For people making the transition from working in an office to working remotely, I’ll provide a few ease-the-path ideas I’ve developed through observation and experience:

  • Create a real office, whether at home or in a coworking space. Don’t do full-time work at your kitchen table or, if you need to work outside the home, spend all your time roving between coffee shops. You need a set place where you feel like you “go to work” each day.

  • Plan more nonwork activity into your life. Pick a new sport, hobby, or group you’ve always wanted to try. Actively participate. After all, with no commute time and less time spent chatting aimlessly with colleagues in an office setting, you should have more time for nonwork stuff. (Note: Do not use your newfound free time to just do more work.)

  • Proactively set in-person meetings with colleagues to collaborate at coffee shops, in coworking spaces, or over lunch. Just because you don’t have a centralized office doesn’t mean you can’t get together in person with in-town coworkers. Heck, meet up with a different colleague every day of the week, if that suits you.

  • Have lunch or coffee with other people in your working world: venders, clients, networking associates. When you don’t work in an office, you can more easily get away from your desk and you have more flexibility as to when you leave your desk. For some reason, working in an office makes people overly conscious about simple presence—what time they sit at their desks and how long they stay away from their desks—and not conscious enough about the things they get done while working. (Working remotely should allow you to focus your work effort on efficiency, not on time spent at your desk or in the office.)

  • In the same vein, go to relevant business networking events in your town and in areas you visit.

  • Go work at a coffee shop or coworking space. You don’t have to have your own colleagues working around you to work in the same place as other working people. And working around noncolleagues absolves you from a lot of the in-office niceties that, while pleasant, can suck away a lot of time. I work almost every Monday morning from a local coffee shop. I enjoy the change of scenery for a couple of hours and get to make minor small talk and have brief social interactions that keep me from getting weird from too much alone time.

  • If you have children, they’ll often be at home when you need to focus on work. Remember that you can structure your work activities away from the home office for times when your kids could distract you. Kids can sidetrack even the most focused working parent—even when babysitters and nannies have them in care. And in the summers, when children stay home most often, remember that you can likely expense a coworking space.

  • Listen to music and podcasts to enliven your home workspace and add some background burble. Sometimes we need silence and sometimes silence can deafen even the most zen among us. Pick and choose your aural ambience according to what you need that day.

  • At lunch or when taking a break from the work grind, run errands. Get out into the world.

  • Likewise, take a gym class at lunch or at an unconventional time; working remotely often gives you more flexibility with the times you can get in a workout than what you can manage when working in an office.

  • Get outside. Take a walk with or without a dog. While walking, call a friend or a colleague to talk through something. (All of us have friends who work different hours than we do. And all of us have colleagues with whom we can do walking meetings, even just while on the phone.)

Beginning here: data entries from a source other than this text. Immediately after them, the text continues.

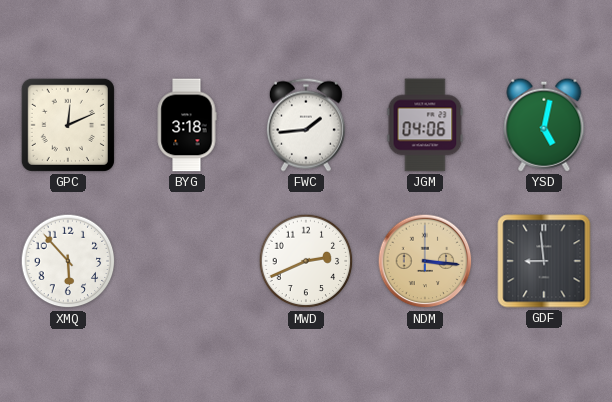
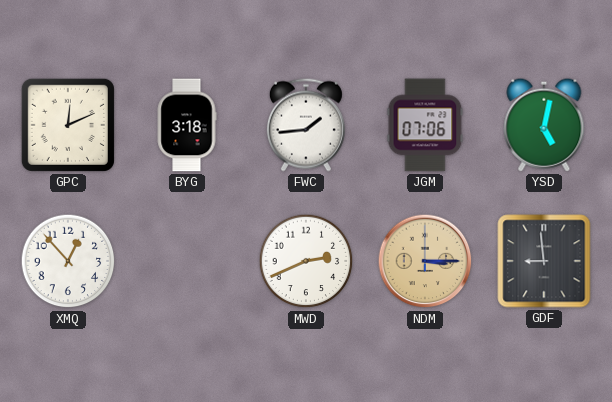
JGM: 04:06 -> 07:06
XMQ: 5:53 -> 12:53
NDM: 3:16 -> 3:15
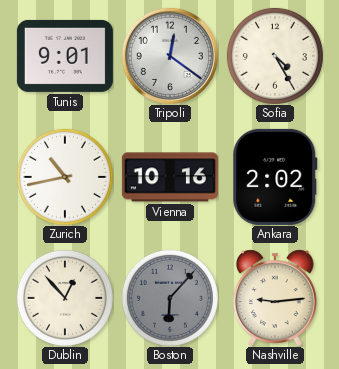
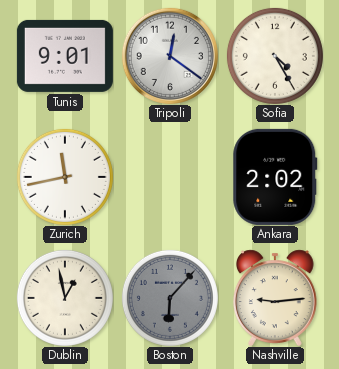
Zurich: 10:43 -> 11:43
Vienna: 10:16 -> none
Dublin: 12:53 -> 12:58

  • Use videoconferencing as much as possible, if not all the time. Seeing people in real time helps, as does collaborating on projects and topics via screenshare. If you videoconference most of the time, you’ll gradually forget that you don’t see your coworkers, clients, and venders every day, because it will feel like you do. (And, really, you effectively will see them every day this way.)

How much of these efforts you undertake depends on you—and you may find that you need more of them at the beginning of your transition to working remotely than you do after you’ve worked remotely for a while. Also, if you have higher needs for social interaction than other people do—or less—you’ll find that you need to calibrate accordingly.

Yet at least, with these ideas in hand, you won’t feel completely lost in the work-remote sea.